Por Alfredo Arias Lara
(Breve reflexión sobre el poder, memoria histórica e intolerancia en la política dominicana)
Conocí y traté personalmente a Ramón Albuquerque. Compartí políticamente con él durante varias ocasiones, en tiempos del otrora glorioso Partido Revolucionario Dominicano (PRD), liderado por el Dr. José Francisco Peña Gómez.
La muerte del ingeniero Ramón Albuquerque no es únicamente la desaparición física de un dirigente político; es, sobretodo, el silenciamiento de una conciencia crítica dentro de la democracia dominicana. Falleció a los 76 años tras una batalla contra el cáncer de hígado. El exsenador y expediente del Senado dejó una huella profunda en el avance institucional del país.
Nacido en Monte Plata en 1949, ingeniero químico formado en la UASD y en la Universidad de Kansas (KU), Estados Unidos, profesor universitario y servidor público en múltiples áreas estratégicas del Estado, Albuquerque encarnó una fina combinación: la del técnico que piensan rigurosamente y el político que reflexiona con libertad.
Fue senador durante varios períodos y presidió la Cámara Alta en tres ocasiones, participando activamente en la aprobación de legislaciones de alto impacto vinculadas a la seguridad social, la energía y el medio ambiente. Pero, a ciencia cierta, ninguna vida se mide solo por los cargos ocupados. La verdadera dimensión de un hombre público se manifiesta en su relación con el poder.
El extraño y paradójico destino de los fundadores: Hay figuras en ciertos períodos, llamadas a » construir puentes que otros cruzarán». Albuquerque fue una de ellas: presidente del PRD y miembro prominente en la fundación del Partido Revolucionario Moderno (PRM), pieza importante en la reorganización del sistema de partidos en nuestro país.
Sin embargo, la historia política en tanto especie de maestra irónica, tiende a relegar a sus arquitectos una vez concluida la obra.
Esto nos obliga a formular una pregunta, que sabemos incomoda, pero resulta necesaria: ¿qué lugar le reserva el poder político a quiénes piensan con cabeza propia?
No es extraño que nuestros partidos políticos, y desde los gobiernos en las democracias reconozcan a sus hombres libres después de muertos. Lo difícil es convivir con ellos cuando aún viven.
Al respecto, valga recordar la frase: «¡ Oh, América infeliz, que solo sabes de tus grandes vivos, cuando ya son tus grandes muertos !», expresada dicha frase por el educador y escritor dominicano Federico Henríquez y Carbajal durante la oración fúnebre en el sepelio de Eugenio María de Hostos, el 12 de agosto de 1903.
El pensamiento libre dentro de los partidos cuando gobiernan, incomoda. Por eso la crítica interna comienza entonces a percibirse no como un acto de lealtad superior, sino como una perturbación o necedad política, para así justificar el desprecio, la exclusión y la intolerancia manifiesta.

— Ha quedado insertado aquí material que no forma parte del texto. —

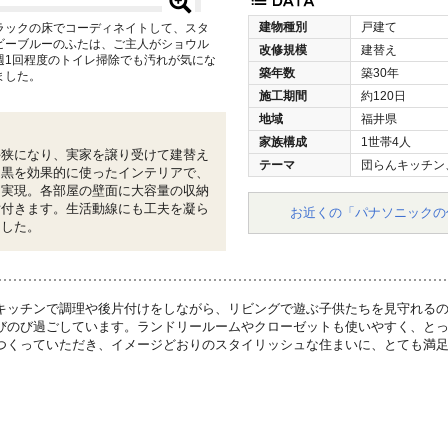
建物種別
戸建て
ラックの床でコーディネイトして、スタ
ビーブルーのふたは、ご主人がショウル
改修規模
建替え
週1回程度のトイレ掃除でも汚れが気にな
築年数
築30年
ました。
施工期間
約120日
地域
福井県
家族構成
1世帯4人
手狭になり、実家を譲り受けて建替え
テーマ
団らんキッチン
と黒を効果的に使ったインテリアで、
を実現。各部屋の壁面に大容量の収納
片付きます。生活動線にも工夫を凝ら
お近くの「パナソニックの
ました。
キッチンで調理や後片付けをしながら、リビングで遊ぶ子供たちを見守れる
びのび過ごしています。ランドリールームやクローゼットも使いやすく、と
つくっていただき、イメージどおりのスタイリッシュな住まいに、とても満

Es que estos sistemas políticos modernos, obsesionados con sus propósitos – en carpetas – predeterminados, acostumbran con frecuencia despreciar las voces que conservan principios coherentes en medio del pragmatismo.
Como sabemos, y ejemplos hay suficientes, hay personas que ejercen la política sin renunciar a su pensamiento propio. Reconociendo,no obstante, que al final, los hombres libres de cerebro tienden a quedarse solos. Pero también suelen quedarse en la historia.
El autor es Ocoeño, Educador, Abogado y Analista Político.